▶ **ENTRIES SHOWN**:
- Opening Delimiter -

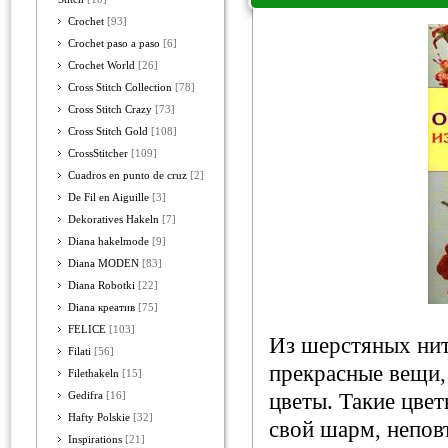
Crochet
[93]
Crochet paso a paso
[6]
Crochet World
[26]
Cross Stitch Collection
[78]
Cross Stitch Crazy
[73]
Cross Stitch Gold
[108]
CrossStitcher
[109]
Cuadros en punto de cruz
[2]
De Fil en Aiguille
[3]
Dekoratives Hakeln
[7]
Diana hakelmode
[9]
Diana MODEN
[83]
Diana Robotki
[22]
Diana креатив
[75]
FELICE
[103]
Из шерстяных нит
Filati
[56]
прекрасные вещи,
Filethakeln
[15]
цветы. Такие цвет
Gedifra
[16]
Hafty Polskie
[32]
свой шарм, непов
Inspirations
[21]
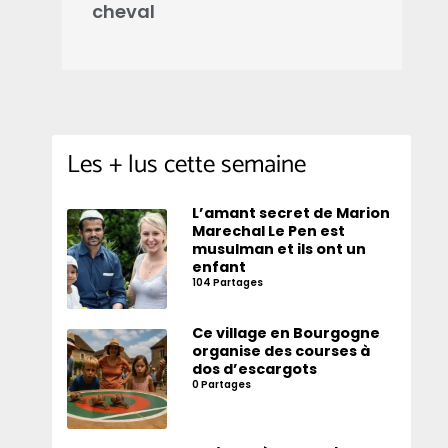
cheval
d
Les + lus cette semaine
L’amant secret de Marion
Marechal Le Pen est
musulman et ils ont un
enfant
104 Partages
Ce village en Bourgogne
organise des courses à
dos d’escargots
0 Partages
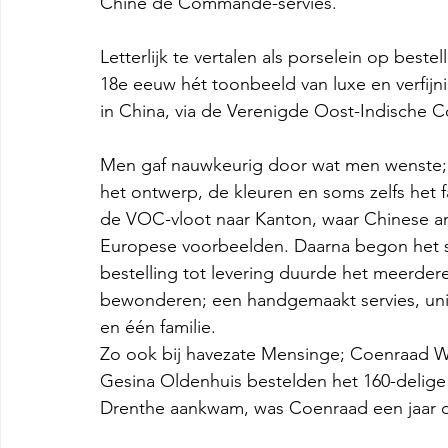
Chine de Commande-servies. 
Letterlijk te vertalen als porselein op bes
18e eeuw hét toonbeeld van luxe en verfijnin
in China, via de Verenigde Oost-Indische
Men gaf nauwkeurig door wat men wenste; h
het ontwerp, de kleuren en soms zelfs het
de VOC-vloot naar Kanton, waar Chinese am
Europese voorbeelden. Daarna begon het se
bestelling tot levering duurde het meerdere
bewonderen; een handgemaakt servies, unie
en één familie.  
Zo ook bij havezate Mensinge; Coenraad Wol
Gesina Oldenhuis bestelden het 160-delige se
Drenthe aankwam, was Coenraad een jaar daa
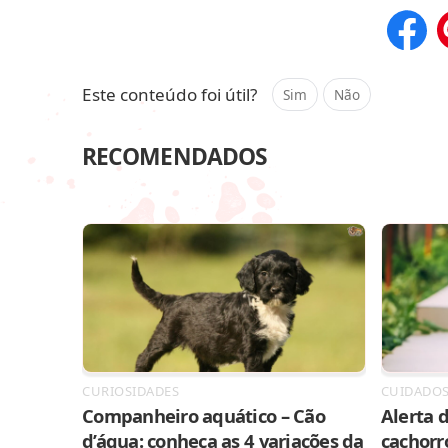
Compar
Este conteúdo foi útil?
Sim
Não
RECOMENDADOS
CURIOSIDADES
CUIDADO
Companheiro aquático – Cão
Alerta d
d’água: conheça as 4 variações da
cachorr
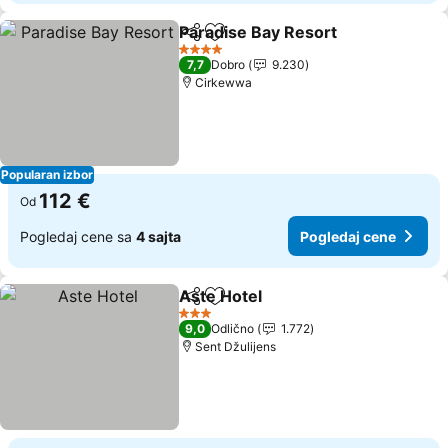
Paradise Bay Resort
Deli
Dodati u favorite
4 Zvezdice
7,7
Dobro
9.230
Cirkewwa
Popularan izbor
112 €
Od
Pogledaj cene sa
4 sajta
Pogledaj cene
Aste Hotel
Deli
Dodati u favorite
3 Zvezdice
9,0
Odlično
1.772
Sent Džulijens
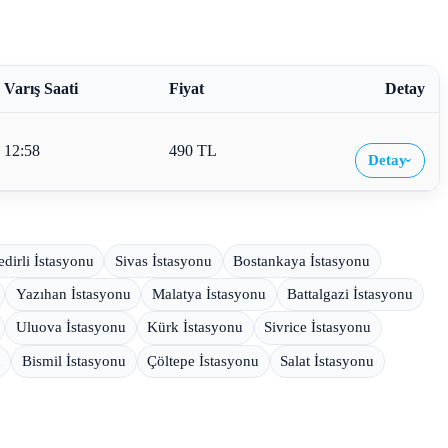
Varış Saati
Fiyat
Detay
12:58
490 TL
Detay
›
edirli İstasyonu
Sivas İstasyonu
Bostankaya İstasyonu
Yazıhan İstasyonu
Malatya İstasyonu
Battalgazi İstasyonu
Uluova İstasyonu
Kürk İstasyonu
Sivrice İstasyonu
u
Bismil İstasyonu
Çöltepe İstasyonu
Salat İstasyonu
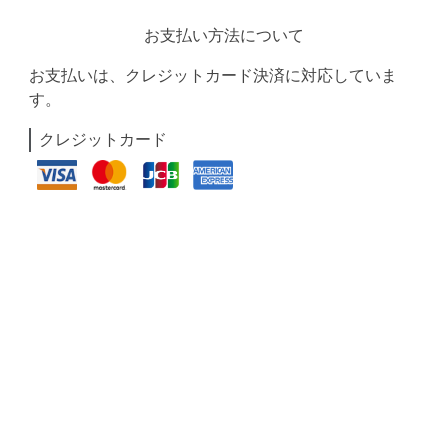
お支払い方法について
お支払いは、クレジットカード決済に対応していま
す。
クレジットカード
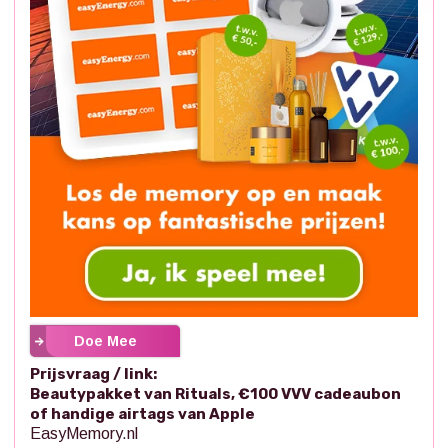
Doe Mee
Prijsvraag / link:
Beautypakket van Rituals, €100 VVV cadeaubon
of handige airtags van Apple
EasyMemory.nl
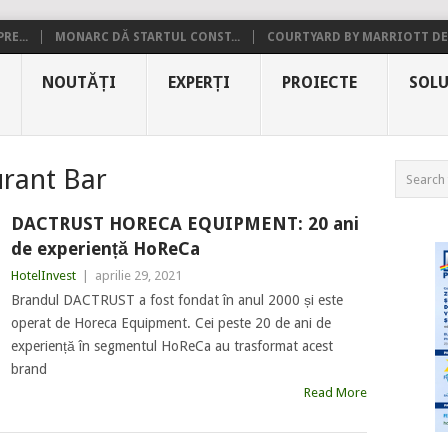
RE...
MONARC DĂ STARTUL CONST...
COURTYARD BY MARRIOTT DE.
NOUTĂȚI
EXPERȚI
PROIECTE
SOLU
rant Bar
DACTRUST HORECA EQUIPMENT: 20 ani
de experiență HoReCa
HotelInvest
|
aprilie 29, 2021
Brandul DACTRUST a fost fondat în anul 2000 și este
operat de Horeca Equipment. Cei peste 20 de ani de
experiență în segmentul HoReCa au trasformat acest
brand
Read More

- Closing Delimiter -

▶ **DIRECTIONS**:
The response should hold only an exact retyping of the lines from the beginning of the data through the line containing "Diana креатив", both ends kept, pictures omitted.

▶ **EXPECTED ANSWER**:
Crochet
[93]
Crochet paso a paso
[6]
Crochet World
[26]
Cross Stitch Collection
[78]
Cross Stitch Crazy
[73]
Cross Stitch Gold
[108]
CrossStitcher
[109]
Cuadros en punto de cruz
[2]
De Fil en Aiguille
[3]
Dekoratives Hakeln
[7]
Diana hakelmode
[9]
Diana MODEN
[83]
Diana Robotki
[22]
Diana креатив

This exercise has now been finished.